Yes, I am guilty of bribery, but I like to think of it as intelligent motivation on my part.
Each weekday I work with my son on his speech. Our therapist is wonderful and every time we go for a session she gives me tools to work with him at home. I also homeschool him through an online school in Colorado. His teacher there is fantastic and it so willing to work with me.
We spend hours each day going through mouth exercises, making sounds, doing flashcards, working on the computer, learning to read, and reading books. Some times, okay a lot of times, he'd rather play than work (what kid wouldn't?). So I've had to find a way to motivate him to keep working.

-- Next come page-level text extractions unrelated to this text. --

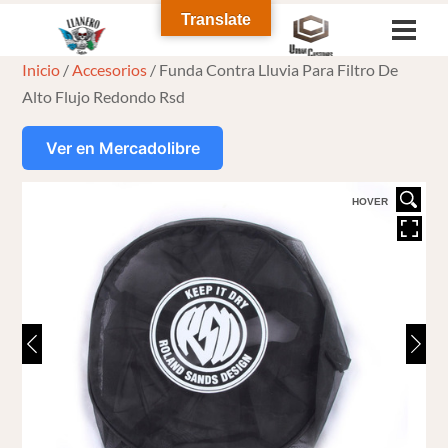
Skip
Translate
Men
to
Inicio
/
Accesorios
/ Funda Contra Lluvia Para Filtro De
content
Alto Flujo Redondo Rsd
Ver en Mercadolibre
HOVER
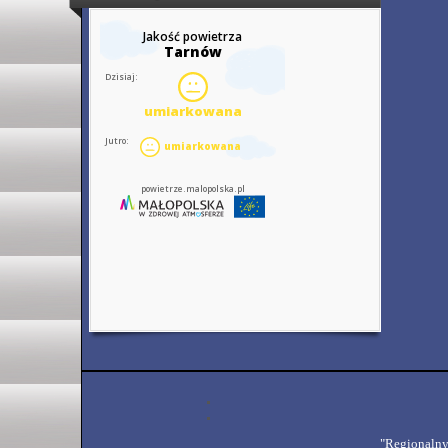
"Regionalny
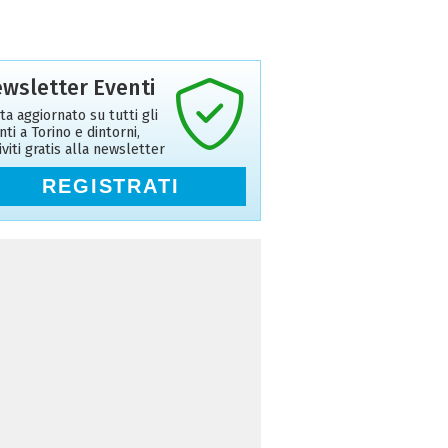
wsletter Eventi
ta aggiornato su tutti gli
nti a Torino e dintorni,
riviti gratis alla newsletter
REGISTRATI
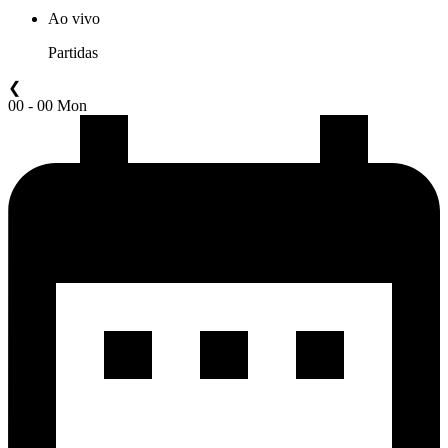
Ao vivo
Partidas
❮
00 - 00 Mon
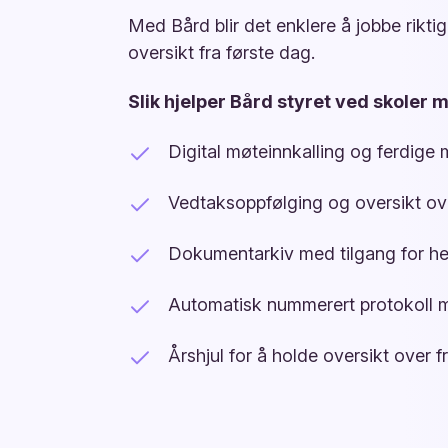
Med Bård blir det enklere å jobbe riktig
oversikt fra første dag.
Slik hjelper Bård styret ved skoler m
Digital møteinnkalling og ferdige m
Vedtaksoppfølging og oversikt o
Dokumentarkiv med tilgang for hel
Automatisk nummerert protokoll 
Årshjul for å holde oversikt over f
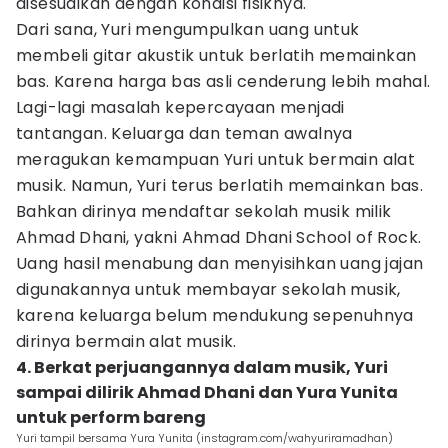
disesuaikan dengan kondisi fisiknya.
Dari sana, Yuri mengumpulkan uang untuk
membeli gitar akustik untuk berlatih memainkan
bas. Karena harga bas asli cenderung lebih mahal.
Lagi-lagi masalah kepercayaan menjadi
tantangan. Keluarga dan teman awalnya
meragukan kemampuan Yuri untuk bermain alat
musik. Namun, Yuri terus berlatih memainkan bas.
Bahkan dirinya mendaftar sekolah musik milik
Ahmad Dhani, yakni Ahmad Dhani School of Rock.
Uang hasil menabung dan menyisihkan uang jajan
digunakannya untuk membayar sekolah musik,
karena keluarga belum mendukung sepenuhnya
dirinya bermain alat musik.
4. Berkat perjuangannya dalam musik, Yuri
sampai dilirik Ahmad Dhani dan Yura Yunita
untuk perform bareng
Yuri tampil bersama Yura Yunita (instagram.com/wahyuriramadhan)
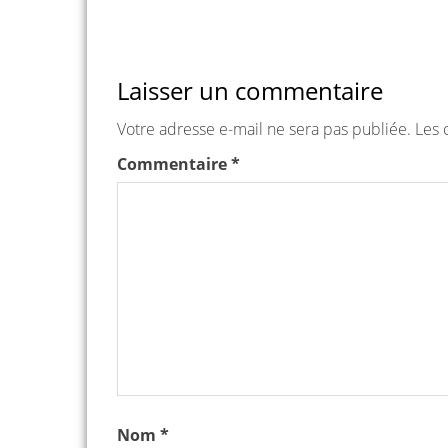
Laisser un commentaire
Votre adresse e-mail ne sera pas publiée.
Les 
Commentaire
*
Nom
*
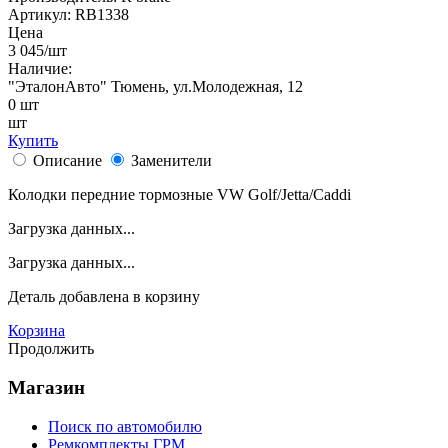
Артикул:
RB1338
Цена
3 045
/шт
Наличие:
"ЭталонАвто"
Тюмень, ул.Молодежная, 12
0
шт
шт
Купить
Описание
Заменители
Колодки передние тормозные VW Golf/Jetta/Caddi
Загрузка данных...
Загрузка данных...
Деталь
добавлена в корзину
Корзина
Продолжить
Магазин
Поиск по автомобилю
Ремкомплекты ГРМ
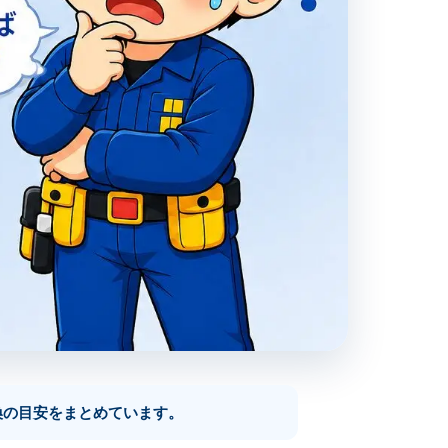
換の目安をまとめています。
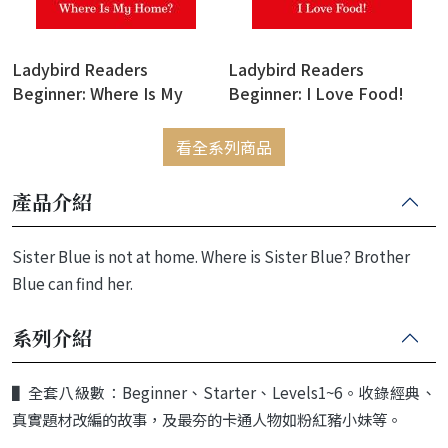
Ladybird Readers
Ladybird Readers
Beginner: Where Is My
Beginner: I Love Food!
Home? (Eric Carle)
(Eric Carle)
看全系列商品
產品介紹
Sister Blue is not at home. Where is Sister Blue? Brother
Blue can find her.
系列介紹
▌
全套八級數：
Beginner
、
Starter
、
Levels
1~6
。收錄經典、
真實題材改編的故事，
及最夯的卡通人物如粉紅豬小妹等。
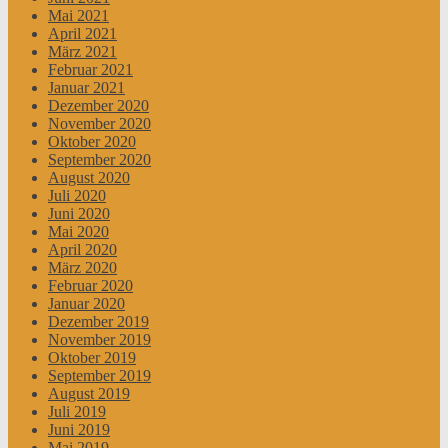
Mai 2021
April 2021
März 2021
Februar 2021
Januar 2021
Dezember 2020
November 2020
Oktober 2020
September 2020
August 2020
Juli 2020
Juni 2020
Mai 2020
April 2020
März 2020
Februar 2020
Januar 2020
Dezember 2019
November 2019
Oktober 2019
September 2019
August 2019
Juli 2019
Juni 2019
Mai 2019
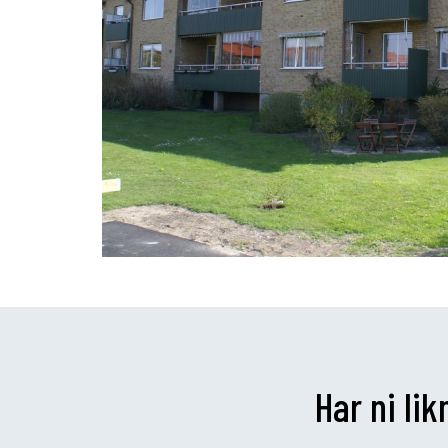
Har ni li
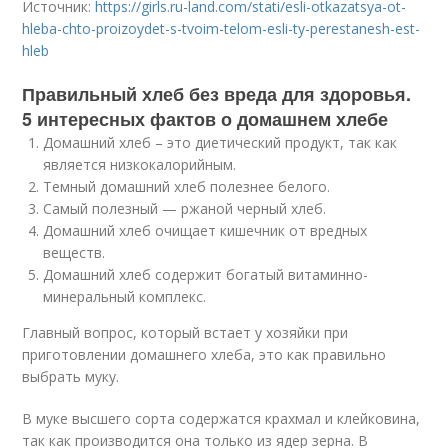
Источник:
https://girls.ru-land.com/stati/esli-otkazatsya-ot-
hleba-chto-proizoydet-s-tvoim-telom-esli-ty-perestanesh-est-
hleb
Правильный хлеб без вреда для здоровья.
5 интересных фактов о домашнем хлебе
Домашний хлеб – это диетический продукт, так как
является низкокалорийным.
Темный домашний хлеб полезнее белого.
Самый полезный — ржаной черный хлеб.
Домашний хлеб очищает кишечник от вредных
веществ.
Домашний хлеб содержит богатый витаминно-
минеральный комплекс.
Главный вопрос, который встает у хозяйки при
приготовлении домашнего хлеба, это как правильно
выбрать муку.
В муке высшего сорта содержатся крахмал и клейковина,
так как производится она только из ядер зерна. В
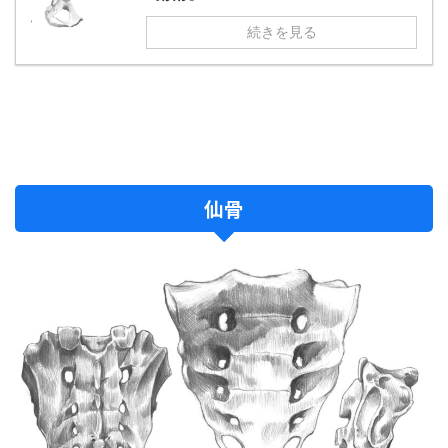
続きを見る
仙骨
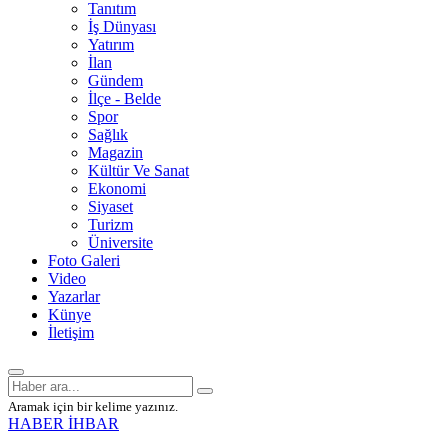
Tanıtım
İş Dünyası
Yatırım
İlan
Gündem
İlçe - Belde
Spor
Sağlık
Magazin
Kültür Ve Sanat
Ekonomi
Siyaset
Turizm
Üniversite
Foto Galeri
Video
Yazarlar
Künye
İletişim
Aramak için bir kelime yazınız.
HABER İHBAR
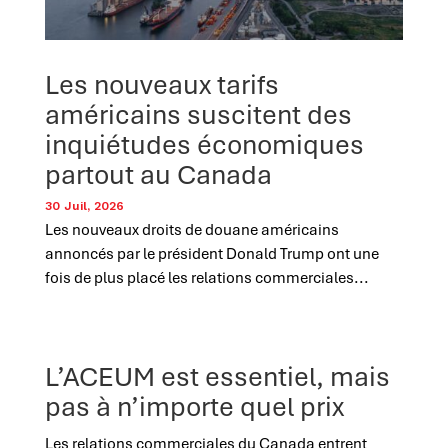
Les nouveaux tarifs
américains suscitent des
inquiétudes économiques
partout au Canada
30 Juil, 2026
Les nouveaux droits de douane américains
annoncés par le président Donald Trump ont une
fois de plus placé les relations commerciales...
L’ACEUM est essentiel, mais
pas à n’importe quel prix
Les relations commerciales du Canada entrent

I've learned that if I use food to bribe him it works well. Amazing how fast he works through a lesson on the computer, correctly, when he has motivation. I've also found that letting him do activities he likes in between the things he needs to do works well. Doing a puzzle, playing an educational game on the iPad, or jumping on the trampoline all work for him. The key is finding what works each day.
Yesterday, after he completed an activity, the therapist set a timer and let him play with toys until the timer went off. Then it was back to work. She also uses mini M&Ms as motivation.
He's willing to work harder and longer when there's something he wants in the mix. And he's learning delayed gratification. So while it may sound like bribery, if it works to help him learn to speak and to do his schoolwork, then it can't be as bad as it sounds, right?